My conclusion is inevitable: LAC led legionary forces against ARM[...]S in Britain. This had to have happened when the general and his troops (a legate with soldiers of his Sixth Legion) were killed c. 180. The claim of dux of three British legions is justified on the basis that he led his own Sixth, supplemented by large detachments from the other two British legions. These last were doubtless made necessary due to the losses the Sixth had sustained at the hands of the northern tribesmen.
LAC's fighting in this emergency situation as dux does not preclude his later presence on the Continent for the Deserters' War and the execution of Perennis. Priscus led British troops in the Deserters' War, and these troops are believed to have been drawn from the mutinous British army upon the completion of the war against the several tribes that had broken through the Wall.
While many will object, there is no reason why we can't have LAC come across to fight under Priscus (especially as Priscus would have been appointed legate at some point during the British war, and would certainly have known the camp prefect of the Sixth, i.e. LAC). We also are free to have LAC appointed head of the delegation to Rome, a delegation composed of 1500 Sarmatian cavalrymen. Doubtless Sarmatians had proved instrumental in winning the war in Britain. None of this would have appeared on his stone, for as soon as he had fulfilled his temporary command as dux, he would have reverted to his rank of camp prefect. In addition, he was serving under Priscus on the Continent.
All of this would be in accord with my theory that the famous Dark Age Arthur was born at Ribchester, site of the Roman era settlement of Sarmatian veterans. We need only accept the possibility that LAC's fame among the Sarmatian troops had caused the name Artorius to be remembered and passed down among the descendents of the Sarmatians at Ribchester. That name emerged as Arthur in the 5th-6th centuries A.D.
While I hate to admit it (because by doing so I am literally going against the professional opinion of every good Latin epigrapher and Roman military historian I have consulted), ARMATOS may be the only possible reading for ARM[...]S. It would be representative of the several tribes LAC had to fight in northern England/southern Scotland. In effect, it would be a kind of shorthand - assuming, of course, that all the names of the said tribes were actually known to him! While hostes in this context would be preferable, it is equally vague, and ARMATOS might simply be a 'one-off' occurrence on this particular memorial stone. As vexillations is not present, readers of the stone would probably rightly have assumed that the fighting was in Britain, not elsewhere, and so ARMATOS would be understood as meaning 'Britons.' Again, a statement 'dux of three British legions against Britons' would be silly.

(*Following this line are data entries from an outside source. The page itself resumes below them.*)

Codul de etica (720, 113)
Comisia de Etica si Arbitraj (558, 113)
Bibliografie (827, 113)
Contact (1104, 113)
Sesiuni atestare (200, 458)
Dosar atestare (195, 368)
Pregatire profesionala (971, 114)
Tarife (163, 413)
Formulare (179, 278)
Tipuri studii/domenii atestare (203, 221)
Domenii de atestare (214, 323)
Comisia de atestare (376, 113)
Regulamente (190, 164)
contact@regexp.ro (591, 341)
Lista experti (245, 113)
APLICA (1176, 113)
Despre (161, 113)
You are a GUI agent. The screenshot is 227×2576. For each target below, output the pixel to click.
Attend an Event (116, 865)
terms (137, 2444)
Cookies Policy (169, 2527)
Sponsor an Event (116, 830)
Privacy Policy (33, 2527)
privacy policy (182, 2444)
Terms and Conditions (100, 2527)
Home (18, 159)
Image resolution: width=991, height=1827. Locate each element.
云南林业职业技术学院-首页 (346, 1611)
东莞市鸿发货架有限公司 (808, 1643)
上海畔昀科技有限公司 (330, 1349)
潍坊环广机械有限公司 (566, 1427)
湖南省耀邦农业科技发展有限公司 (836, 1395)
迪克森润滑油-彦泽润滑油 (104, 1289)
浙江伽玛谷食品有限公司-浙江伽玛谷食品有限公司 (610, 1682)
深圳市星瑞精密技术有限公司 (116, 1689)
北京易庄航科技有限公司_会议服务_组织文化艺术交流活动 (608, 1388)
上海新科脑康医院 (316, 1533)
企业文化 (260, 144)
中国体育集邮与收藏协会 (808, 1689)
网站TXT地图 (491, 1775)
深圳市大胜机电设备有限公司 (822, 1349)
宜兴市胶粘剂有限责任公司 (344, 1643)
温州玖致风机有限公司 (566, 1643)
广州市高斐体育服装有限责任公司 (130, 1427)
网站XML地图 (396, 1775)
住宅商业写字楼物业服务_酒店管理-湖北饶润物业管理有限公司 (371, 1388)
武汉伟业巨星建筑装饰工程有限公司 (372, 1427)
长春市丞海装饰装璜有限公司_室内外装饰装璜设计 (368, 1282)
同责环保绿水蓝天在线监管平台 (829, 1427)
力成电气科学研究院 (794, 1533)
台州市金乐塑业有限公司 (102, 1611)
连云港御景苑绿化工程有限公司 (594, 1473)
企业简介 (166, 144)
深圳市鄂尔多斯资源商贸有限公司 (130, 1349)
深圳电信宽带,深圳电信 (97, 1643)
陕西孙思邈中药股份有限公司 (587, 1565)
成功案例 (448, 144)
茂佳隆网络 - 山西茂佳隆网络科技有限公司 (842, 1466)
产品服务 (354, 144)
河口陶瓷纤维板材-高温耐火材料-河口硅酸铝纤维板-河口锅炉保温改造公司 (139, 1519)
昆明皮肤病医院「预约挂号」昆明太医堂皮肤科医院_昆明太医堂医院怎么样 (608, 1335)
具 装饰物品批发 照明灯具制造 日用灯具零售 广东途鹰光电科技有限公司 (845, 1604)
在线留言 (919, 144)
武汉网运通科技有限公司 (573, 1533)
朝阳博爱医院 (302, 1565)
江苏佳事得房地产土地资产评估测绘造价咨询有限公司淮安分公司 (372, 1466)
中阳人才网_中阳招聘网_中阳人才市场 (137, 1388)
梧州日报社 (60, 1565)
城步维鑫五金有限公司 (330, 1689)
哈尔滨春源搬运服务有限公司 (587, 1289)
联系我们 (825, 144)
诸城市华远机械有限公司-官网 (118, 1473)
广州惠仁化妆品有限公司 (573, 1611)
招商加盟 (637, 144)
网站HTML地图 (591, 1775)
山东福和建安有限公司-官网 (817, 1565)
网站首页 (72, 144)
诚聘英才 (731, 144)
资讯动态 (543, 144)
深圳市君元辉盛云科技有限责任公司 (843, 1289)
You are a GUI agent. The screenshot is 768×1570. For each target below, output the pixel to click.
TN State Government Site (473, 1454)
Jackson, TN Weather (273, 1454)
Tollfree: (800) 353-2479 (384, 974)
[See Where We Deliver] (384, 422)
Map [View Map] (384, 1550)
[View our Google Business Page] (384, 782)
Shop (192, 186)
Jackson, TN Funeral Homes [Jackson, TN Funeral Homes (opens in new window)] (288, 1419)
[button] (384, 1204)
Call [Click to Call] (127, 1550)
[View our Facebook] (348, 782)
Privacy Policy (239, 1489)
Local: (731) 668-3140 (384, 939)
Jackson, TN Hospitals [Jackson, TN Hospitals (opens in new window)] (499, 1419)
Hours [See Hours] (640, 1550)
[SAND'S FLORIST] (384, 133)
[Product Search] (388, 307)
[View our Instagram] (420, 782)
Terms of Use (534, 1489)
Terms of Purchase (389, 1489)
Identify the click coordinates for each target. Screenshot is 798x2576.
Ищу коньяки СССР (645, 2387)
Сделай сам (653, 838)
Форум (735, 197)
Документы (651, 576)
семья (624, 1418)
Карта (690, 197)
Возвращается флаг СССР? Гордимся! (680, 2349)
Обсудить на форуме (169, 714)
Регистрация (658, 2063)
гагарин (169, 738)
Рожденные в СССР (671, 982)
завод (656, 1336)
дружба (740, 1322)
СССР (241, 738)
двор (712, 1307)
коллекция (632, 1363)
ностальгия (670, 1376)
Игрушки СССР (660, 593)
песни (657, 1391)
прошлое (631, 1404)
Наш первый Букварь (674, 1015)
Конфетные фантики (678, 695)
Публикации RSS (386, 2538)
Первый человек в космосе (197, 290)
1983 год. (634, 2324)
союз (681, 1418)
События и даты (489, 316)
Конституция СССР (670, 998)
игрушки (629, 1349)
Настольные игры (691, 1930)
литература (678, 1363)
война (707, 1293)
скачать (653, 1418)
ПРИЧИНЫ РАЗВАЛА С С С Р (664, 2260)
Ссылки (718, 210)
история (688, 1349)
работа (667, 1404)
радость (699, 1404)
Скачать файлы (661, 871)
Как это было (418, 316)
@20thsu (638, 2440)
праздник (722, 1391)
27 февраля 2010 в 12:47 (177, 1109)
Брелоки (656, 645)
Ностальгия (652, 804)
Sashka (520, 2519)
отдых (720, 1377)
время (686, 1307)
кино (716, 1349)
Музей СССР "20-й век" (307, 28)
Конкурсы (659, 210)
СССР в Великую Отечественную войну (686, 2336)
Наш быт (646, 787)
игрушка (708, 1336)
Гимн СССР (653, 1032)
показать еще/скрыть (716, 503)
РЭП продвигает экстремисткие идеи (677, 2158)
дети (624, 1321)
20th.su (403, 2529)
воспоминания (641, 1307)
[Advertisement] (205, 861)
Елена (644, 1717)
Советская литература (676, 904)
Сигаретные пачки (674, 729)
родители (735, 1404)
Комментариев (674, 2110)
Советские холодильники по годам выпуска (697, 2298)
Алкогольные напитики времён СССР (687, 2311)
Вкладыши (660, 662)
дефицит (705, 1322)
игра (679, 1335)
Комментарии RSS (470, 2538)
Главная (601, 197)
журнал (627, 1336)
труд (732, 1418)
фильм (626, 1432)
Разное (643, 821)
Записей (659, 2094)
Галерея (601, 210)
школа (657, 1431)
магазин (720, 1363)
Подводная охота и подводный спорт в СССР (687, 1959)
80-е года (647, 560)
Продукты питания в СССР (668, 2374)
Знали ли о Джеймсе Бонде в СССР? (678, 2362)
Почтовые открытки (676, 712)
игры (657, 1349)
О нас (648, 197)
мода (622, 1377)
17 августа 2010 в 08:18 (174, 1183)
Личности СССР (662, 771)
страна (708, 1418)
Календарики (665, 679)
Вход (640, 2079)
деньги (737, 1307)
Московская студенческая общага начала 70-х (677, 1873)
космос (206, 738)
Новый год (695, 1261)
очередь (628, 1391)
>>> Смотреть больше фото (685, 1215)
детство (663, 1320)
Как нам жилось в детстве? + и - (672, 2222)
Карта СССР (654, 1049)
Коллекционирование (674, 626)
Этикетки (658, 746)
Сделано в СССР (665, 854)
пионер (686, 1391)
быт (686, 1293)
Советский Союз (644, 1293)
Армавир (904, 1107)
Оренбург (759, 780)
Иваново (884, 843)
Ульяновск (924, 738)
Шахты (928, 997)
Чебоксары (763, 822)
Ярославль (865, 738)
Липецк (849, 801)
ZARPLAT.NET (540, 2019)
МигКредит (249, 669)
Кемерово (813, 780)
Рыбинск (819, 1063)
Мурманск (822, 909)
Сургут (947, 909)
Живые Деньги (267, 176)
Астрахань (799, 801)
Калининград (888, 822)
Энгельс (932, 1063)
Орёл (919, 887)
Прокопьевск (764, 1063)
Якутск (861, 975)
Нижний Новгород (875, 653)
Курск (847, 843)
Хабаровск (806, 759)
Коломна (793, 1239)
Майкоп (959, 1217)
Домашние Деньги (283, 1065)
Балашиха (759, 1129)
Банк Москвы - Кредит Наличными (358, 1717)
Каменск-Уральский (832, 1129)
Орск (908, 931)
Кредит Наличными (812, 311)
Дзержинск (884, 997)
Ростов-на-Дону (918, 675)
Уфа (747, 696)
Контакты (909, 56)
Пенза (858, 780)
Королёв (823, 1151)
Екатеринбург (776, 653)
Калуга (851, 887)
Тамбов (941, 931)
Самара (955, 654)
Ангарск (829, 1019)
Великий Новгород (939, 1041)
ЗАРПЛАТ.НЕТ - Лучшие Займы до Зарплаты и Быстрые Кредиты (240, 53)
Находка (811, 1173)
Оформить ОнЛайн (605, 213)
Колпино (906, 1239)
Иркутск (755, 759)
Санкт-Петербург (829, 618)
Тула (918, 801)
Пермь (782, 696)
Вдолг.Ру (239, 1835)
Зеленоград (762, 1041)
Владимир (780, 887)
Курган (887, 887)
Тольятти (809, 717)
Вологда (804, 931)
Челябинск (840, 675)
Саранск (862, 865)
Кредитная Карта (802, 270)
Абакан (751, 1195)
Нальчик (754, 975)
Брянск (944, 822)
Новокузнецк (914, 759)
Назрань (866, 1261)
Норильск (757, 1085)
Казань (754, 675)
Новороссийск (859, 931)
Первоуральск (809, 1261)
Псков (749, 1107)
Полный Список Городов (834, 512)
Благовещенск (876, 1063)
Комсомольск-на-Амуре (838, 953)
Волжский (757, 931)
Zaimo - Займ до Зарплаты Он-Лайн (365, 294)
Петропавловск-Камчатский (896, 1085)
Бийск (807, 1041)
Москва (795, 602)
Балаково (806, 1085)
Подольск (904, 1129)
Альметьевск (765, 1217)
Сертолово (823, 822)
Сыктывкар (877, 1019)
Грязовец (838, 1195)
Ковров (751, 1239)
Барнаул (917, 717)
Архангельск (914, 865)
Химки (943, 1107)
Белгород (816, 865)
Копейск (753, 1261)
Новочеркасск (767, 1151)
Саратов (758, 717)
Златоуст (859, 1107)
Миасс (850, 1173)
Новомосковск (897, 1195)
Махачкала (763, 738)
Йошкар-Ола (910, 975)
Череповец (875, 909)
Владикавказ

NOTE: There is, I suppose, the slim possibility that in ARM[...]S we have preserved a personal name. The problem is that if LAC is naming an individual, this particular person would have to be truly of a significant stature to warrant the use of a major legionary force being sent against him. Our extant historical sources are mute on such a person. Therefore, it is impossible to prove his existence, even from a purely hypothetical standpoint.